Connection profile for orderer.

{
    "certificateAuthorities": {
        "OrdererOrgCA": {
            "caName": "ca.OrdererOrg",
            "tlsCACerts": {
                "pem": "pem"
            },
            "url": "https://ca.x.eastus.aksapp.io:443"
        }
    },
    "client": {
        "connection": {
            "timeout": {
                "orderer": "300",
                "peer": {
                    "endorser": "300"
                }
            }
        },
        "organization": "OrdererOrg"
    },
    "name": "OrdererOrg",
    "organizations": {
        "OrdererOrg": {
            "certificateAuthorities": [
                "OrdererOrgCA"
            ],
            "mspid": "OrdererOrg",
            "orderers": [
                "orderer1.OrdererOrg",
                "orderer2.OrdererOrg",
                "orderer3.OrdererOrg"
            ]
        }
    },
    "orderers": {
        "orderer1.OrdererOrg": {
            "grpcOptions": {
                "hostnameOverride": "orderer1.x.eastus.aksapp.io",
                "ssl-target-name-override": "orderer1.x.eastus.aksapp.io"
            },
            "tlsCACerts": {
                "pem": "pem"
            },
            "url": "grpcs://orderer1.x.eastus.aksapp.io:443"
        },
        "orderer2.OrdererOrg": {
            "grpcOptions": {
                "hostnameOverride": "orderer2.x.eastus.aksapp.io",
                "ssl-target-name-override": "orderer2.x.eastus.aksapp.io"
            },
            "tlsCACerts": {
                "pem": "pem"
            },
            "url": "grpcs://orderer2.x.eastus.aksapp.io:443"
        },
        "orderer3.OrdererOrg": {
            "grpcOptions": {
                "hostnameOverride": "orderer3.x.eastus.aksapp.io",
                "ssl-target-name-override": "orderer3.x.eastus.aksapp.io"
            },
            "tlsCACerts": {
                "pem": "pem"
            },
            "url": "grpcs://orderer3.x.eastus.aksapp.io:443"
        }
    },
    "version": "1.0.0",
    "wallet": "OrdererOrg"
}

Answer 1

You can deploy REST API server as indepedent pod (using deployment) in kubernetes.

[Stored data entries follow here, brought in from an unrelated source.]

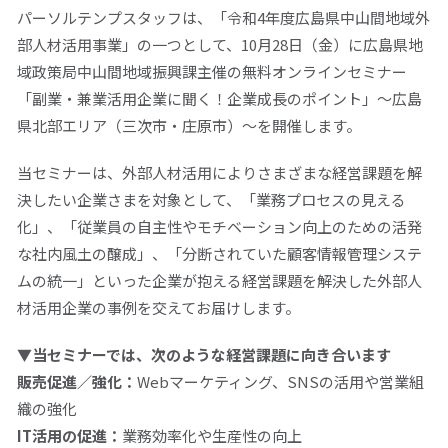
パーソルテンプスタッフは、「令和
4
年度広島県中山間地域外
部人材活用事業」の一つとして、
10
月
28
日（金）に広島県地
域政策局中山間地域振興課主催の無料オンラインセミナー
「副業・兼業活用企業に聞く！企業成長のポイント」～広島
県北部エリア（三次市・庄原市）～を開催します。
当セミナーは、外部人材活用によりさまざまな経営課題を解
決したい企業さまを対象として、「業務プロセスの見える
化」、「従業員の自主性やモチベーション向上のための活発
な社内風土の醸成」、「分断されていた顧客情報管理システ
ムの統一」といった企業が抱える経営課題を解決した外部人
材活用企業の事例を交えてお届けします。
▼当セミナーでは、次のような経営課題に向き合います
販売促進／強化：
Webマーケティング、
SNS
の活用や営業組
織の強化
IT
活用の促進：
業務効率化や生産性の向上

You will need to provide configuration of network using TARGET_NETWORK environment variable. This configuration can be added as file as instructed in Network configuration considerations section of README file of server.

Steps involved would be

1. Creating docker image for the API Server and push to ACR reporitory.
2. Create deployment yaml file to deploy this docker image (with environment variable for network)
3. Create service of type LoadBalancer in kubernetes which creates the load balancer in azure which would allow to make http calls.

Special attention would be needed to connect to hyberledger network using environment variable and file.